What is a graph where edges are also vertices ? Is there a name for a kind of graph where edges are vertices in the same graph ? 
A example would be :

e1(a,b)
  e2(c,d)
  e3(e1,e)

 A: Not sure but in RDF you have that.  They are called labelled directed graphs in the "RDF Concepts" spec and directed graphs in RDF Semantics.
For example in Turtle - which is just one notation for RDF Graphs - you can write
@prefix foaf: <http://xmlns.com/foaf/0.1/>.
@prefix rdf: <http://www.w3.org/1999/02/22-rdf-syntax-ns#>.

rdf:type a rdf:Property .
<http://bblfish.net/#hjs> rdf:type foaf:Person .

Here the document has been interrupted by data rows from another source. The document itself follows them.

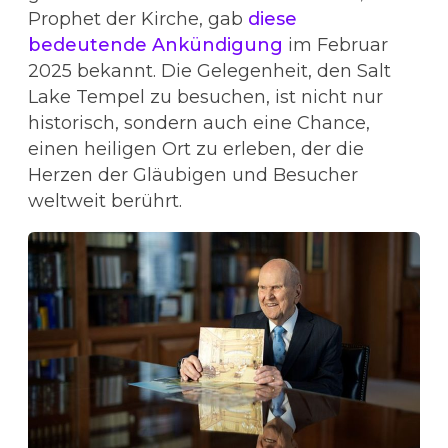
Prophet der Kirche, gab
diese
bedeutende Ankündigung
im Februar
2025 bekannt
. Die Gelegenheit, den Salt
Lake Tempel zu besuchen, ist nicht nur
historisch, sondern auch eine Chance,
einen heiligen Ort zu erleben, der die
Herzen der Gläubigen und Besucher
weltweit berührt.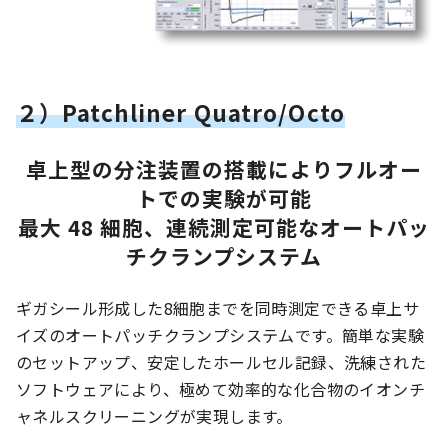
２）Patchliner Quatro/Octo
卓上型の分注装置の搭載によりフルオー
トでの実験が可能
最大 48 細胞、連続測定可能なオートパッ
チクランプシステム
ギガシール形成した8細胞までを同時測定できる卓上サ
イズのオートパッチクランプシステムです。簡単な実験
のセットアップ、安定したホールセル記録、洗練された
ソフトウェアにより、極めて効率的な化合物のイオンチ
ャネルスクリーニングが実現します。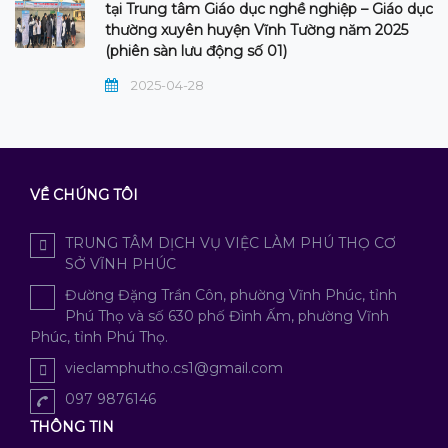
tại Trung tâm Giáo dục nghề nghiệp – Giáo dục
thường xuyên huyện Vĩnh Tường năm 2025
(phiên sàn lưu động số 01)
2025-04-28
VỀ CHÚNG TÔI
TRUNG TÂM DỊCH VỤ VIỆC LÀM PHÚ THỌ CƠ
SỞ VĨNH PHÚC
Đường Đặng Trần Côn, phường Vĩnh Phúc, tỉnh
Phú Thọ và số 630 phố Đình Ấm, phường Vĩnh
Phúc, tỉnh Phú Thọ.
vieclamphutho.cs1@gmail.com
097 9876146
THÔNG TIN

Here the rdf:type name is in subject position in the first statement (a vertice?) and in predicate position (an edge) in the second sentence .
A: Updated Answer
I am not sure if this is exactly what you are looking for, but one way to have the edges as nodes in the same graph is using Bipartite graphs:
http://en.wikipedia.org/wiki/Bipartite_graph
For example,
$$G = (V,E) = (\{ v_1, v_2 \}, \{ (v_1,v_2) \}).$$
Can be represented by,
$$G' = (V',U,E') = (\{ v_1, v_2 \}, \{ (v_1,v_2) \}, \{ (v_1,(v_1,v_2)), (v_2,(v_1,v_2))\}).$$
Where $(v_1,v_2)$ is now a node, and nodes $v_1$,$v_2$ is connected to it.
Previous Wrong Answer
They are sometimes called "dual graphs" (e.g. http://people.hofstra.edu/geotrans/eng/methods/dual_graph.html). And sometimes called "edge dual graphs".
However, I understand that "dual graphs" can also refer to the dual graphs of planar graphs.